Does An Insurance Company Have the Right Not to Defend Any Action Commenced After Full Payment Has Been Made ?

In American Employers Insurance Co. v. Goble Aircraft Specialties, Inc. (205 Misc 1066, 131 N.Y.S.2d 393 [Sup Ct New York Cty 1954]), the court stated in dicta, that an insurance company could reserve the right to cease defending claims pending after payment of the total amount for which it indemnified its insured, or could refuse to defend any action commenced after such payments, "if it is so stated clearly and unambiguously in the policy as would be clear and comprehensible to the average businessman without legal assistance." While the court, in Royal Insurance Co. of America v. Lexington Insurance Co. (2004 U.S. Dist [SDNY 2004], citing Maryland Cas.
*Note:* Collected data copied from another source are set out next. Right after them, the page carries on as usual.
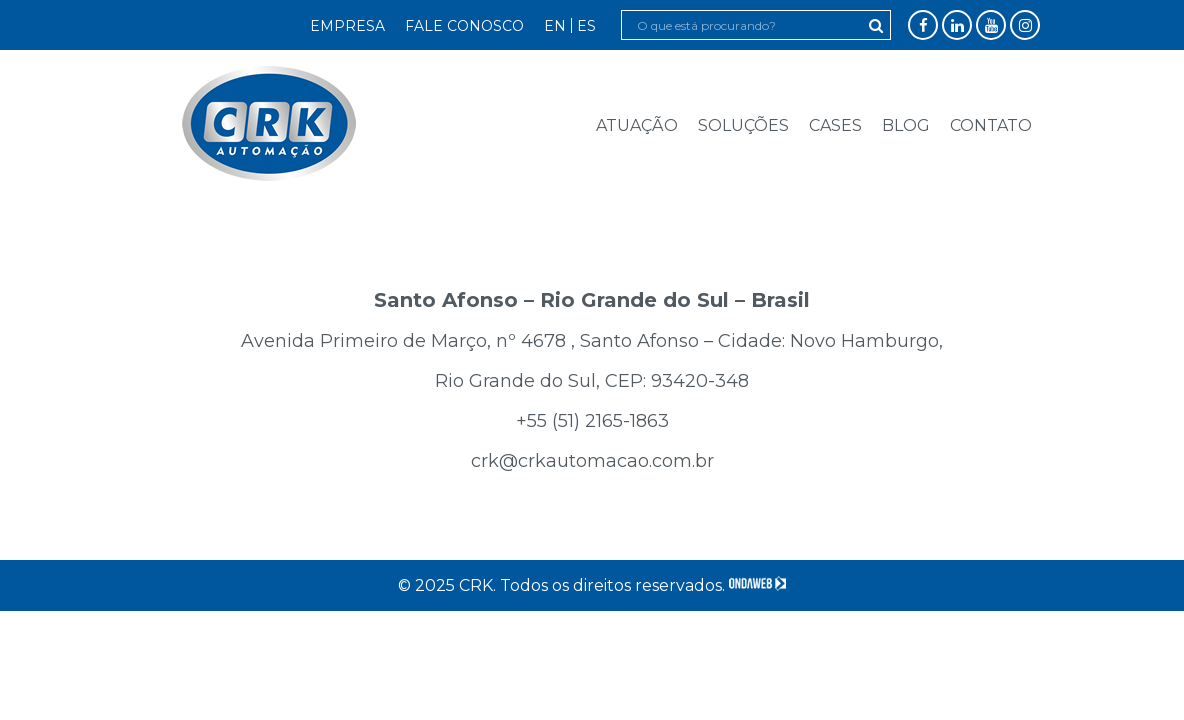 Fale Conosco (464, 26)
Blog (906, 125)
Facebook (923, 25)
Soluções (743, 125)
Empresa (347, 26)
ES (586, 26)
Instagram (1025, 25)
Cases (835, 125)
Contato (991, 125)
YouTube (991, 25)
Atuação (637, 125)
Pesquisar (876, 25)
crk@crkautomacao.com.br (592, 461)
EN (555, 26)
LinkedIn (957, 25)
Co. v. W.R. Grace & Co., 794 F. Supp. 1206, 1222 [SDNY 1991]), states as a general proposition that "under New York law... the duty to defend survives the exhaustion of the policy limits," the court in that case, honored the "clear and unambiguous policy" language of that insurance contract (which required the defendant to pay defense costs until it exhausted its policy limit through either settlement or judgment), when it ordered the insurance company to "pay all defense costs and expert fees incurred with the case "up until...the date of settlement." Other jurisdictions allow an insurance carrier to do what Lincoln seeks here. In Pennsylvania, the US District Court for the Eastern District of Pennsylvania, citing Maguire v. Ohio Cas. Co. (412 Pa Super 59, 602 A.2d 893 [1992]), has found that where the insurance policy language clearly states that the duty to defend terminates at the exhaustion of the policy limit, the insurer is no longer required to defend additional claims (NIA Learning Center, Inc. v. Empire Fire & Marine Ins. Co., 2009 U.S. Dist [E.D.Pa. 2009]). One of the bases for the court's holding in Maguire was that the insurer obtained a release against any and all further claims stemming from the lawsuit. (Id.). These courts emphasize that for the insurer to be relieved of this duty to defend, based upon full payment of the insurance proceeds in settlement, the insurer has to have acted in "good faith" (NIA Learning Center, Inc. v. Empire Fire & Marine Ins. Co [ED Pa 2009] ; Maguire v. Ohio Can Co., 412 Pa Super 59, 602 A.2d 893 [1992])-an issue more fully addressed below on the question of the reasonableness of the Rite Aid settlement.